Caractéristiques : La plupart des courants Chiites et spécialement le Chiites Ithnay3acharia (en référence aux 12 imams) ont dérivé pour osciller entre “prophétiser” Ali et le déifier. Cette qualité qui fait de lui un être suprême et parfois divin, s’est propagée, selon eux, aux imams qui lui ont succédé jusqu’à nos jours. En effet, pour eux, la parole des imams (même actuels) est infaillible. Tels les prophètes, tout ce qu’ils disent est une révélation divine, ils ne peuvent donc pas se tromper. Ils effectuent des pèlerinages à Karbala (Irak) et s’adonnent à des rites sanguinaires tels que la flagellation pendant la fête d’Ashura (mort de Hussein Ibn Ali).

Références : Ayatollah Al Khumeini, Al Sisteni, Al Khourassani, Al Kourani, At’Tijani.

(Mohamed Tijani, un des leaders Chiites tunisiens)

L’Islam et la femme :

En effet, l’islam malgré ce que de nombreuses personnes veulent faire croire est une religion progressiste, modérée et de tolérance.  Le prophète a déclaré à ses compagnons : « Les meilleurs d’entre vous sont ceux qui traitent le mieux leurs épouses. Et je suis le meilleur d’entre vous avec mes épouses. ». Sa femme Aicha a aussi raconté : « Il participait toujours aux tâches ménagères ; il reprisait ses vêtements, réparait ses souliers et balayait le sol. Il trayait, attelait et nourrissait lui-même ses animaux et accomplissait maints travaux. » (Sahih al-Boukhari). Evidemment, il est inutile d’insister sur les autres droits les plus élémentaires comme le droit à la vie, à la dignité, etc… Nous allons nous concentrer sur les droits que certains veulent mettre en cause :

Travail : Khadija, la première femme du prophète, fût une des plus grandes commerçantes de Koreish, nous pouvons donc aisément déduire que les femmes (contrairement à ce que certaines sociétés arriérées prescrivent) ont le droit de travailler et de gagner leur vie et ce dans des domaines aussi vastes que le commerce ou la médecine (les femmes soignaient les guerriers lors des premiers combats des musulmans contre leurs ennemis). Elles ont le droit d’établir des contrats, d’acquérir des biens et de créer leurs propres entreprises.
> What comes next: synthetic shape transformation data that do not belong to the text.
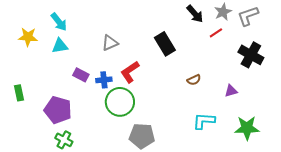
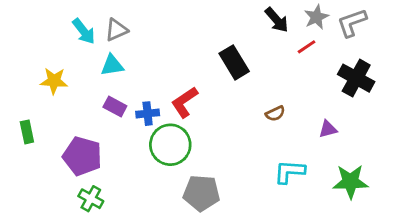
yellow star: (28, 37) -> (54, 81), moved
gray triangle: (110, 43) -> (116, 30), moved
cyan triangle: (60, 46) -> (112, 65), moved

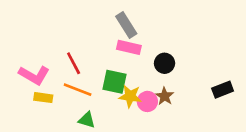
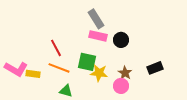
black circle: (165, 63) -> (121, 40), moved
pink L-shape: (34, 75) -> (16, 69), moved
black rectangle: (223, 90) -> (155, 68), moved
pink circle: (147, 101) -> (121, 86), moved

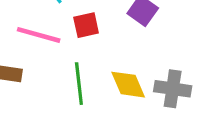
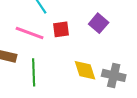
green line: (79, 84) -> (34, 72), moved

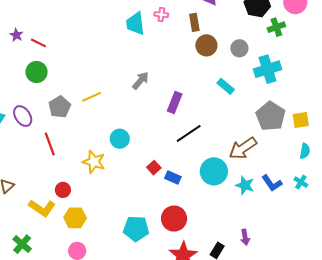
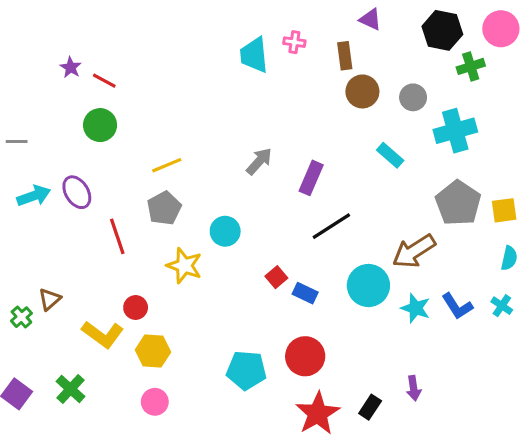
gray arrow: (141, 81) -> (259, 161), moved
yellow line: (92, 97) -> (167, 165), moved
gray pentagon: (60, 107) -> (164, 208), moved

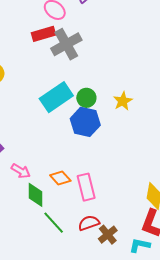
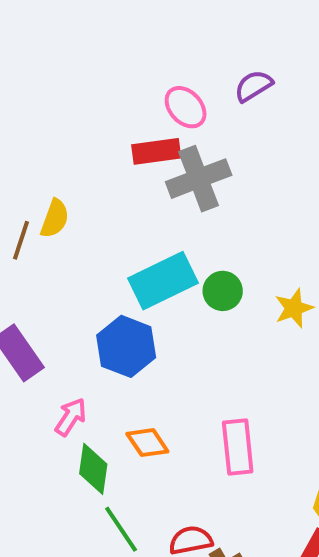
blue hexagon: (85, 122) -> (126, 346), moved
pink arrow: (21, 171) -> (71, 417), turned -96
pink rectangle: (86, 187) -> (238, 447), moved

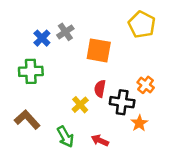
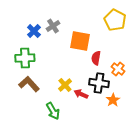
red semicircle: (100, 89) -> (96, 58), moved
brown L-shape: (27, 119) -> (29, 84), moved
red arrow: (100, 140) -> (81, 94), moved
Héritage : Les femmes peuvent aussi hériter (avant l’islam, elles faisaient carrément partie de l’héritage ; le fils héritait les femmes de son père avec ses autres biens) et dans une vingtaine de cas, elles héritent plus que l’homme. Elles peuvent aussi gérer leur argent comme bon leur semble sans l’obligation de dépenser pour la famille (c’est le devoir du mari) sauf si elles le veulent bien.

Instruction : Les femmes ont le droit de s’instruire, aussi bien que les hommes. D’ailleurs Aicha (une des femmes du prophète) est une des plus importantes sources de hadiths. C’est celle que les compagnons du prophète viennent voir lorsqu’ils cherchent les réponses qui leurs échappent. Elle fût une source intarissable de sagesse et de connaissance.

Politique : Les femmes ont le droit d’avoir une opinion politique et de l’exprimer par les moyens disponibles à n’importe quelle époque. Déjà du temps du prophète, elles disposaient du droit de vote et avaient leur mot à dire « Ô Prophète! Quand les croyantes viennent te prêter serment d’allégeance, […] alors reçois leur serment d’allégeance » (Coran 60 :13). Le serment d’allégeance étant le droit de choisir leur leader.

Mariage : Les femmes ont aussi, contrairement à ce que beaucoup croient, le droit de choisir leur mari « ne les empêchez pas de se marier, s’ils s’agréent l’un l’autre, et conformément à la bienséance. » (Coran 1 :234)). Le père n’a donc pas le droit d’obliger la femme à épouser un homme qu’elle ne veut pas épouser, dans ce sens le prophète a déclaré « « On ne peut marier la femme divorcée ou veuve sans son autorisation ni la fille vierge sans son consentement ; son silence étant le signe de son consentement. ». Les femmes peuvent aussi demander le divorce (ce droit n’a été donné à la femme en Europe qu’au siècle dernier). Il n’est pas non plus interdit à la femme de demander à un homme de l’épouser (Khadija, la première femme du prophète l’a bien fait). Il faut avouer que ces concepts ont été altérés dans certaines communautés musulmanes et ce à cause d’un mal être social et d’autres paramètres qui relèvent d’avantage des restes tribaux que de l’islam en lui-même.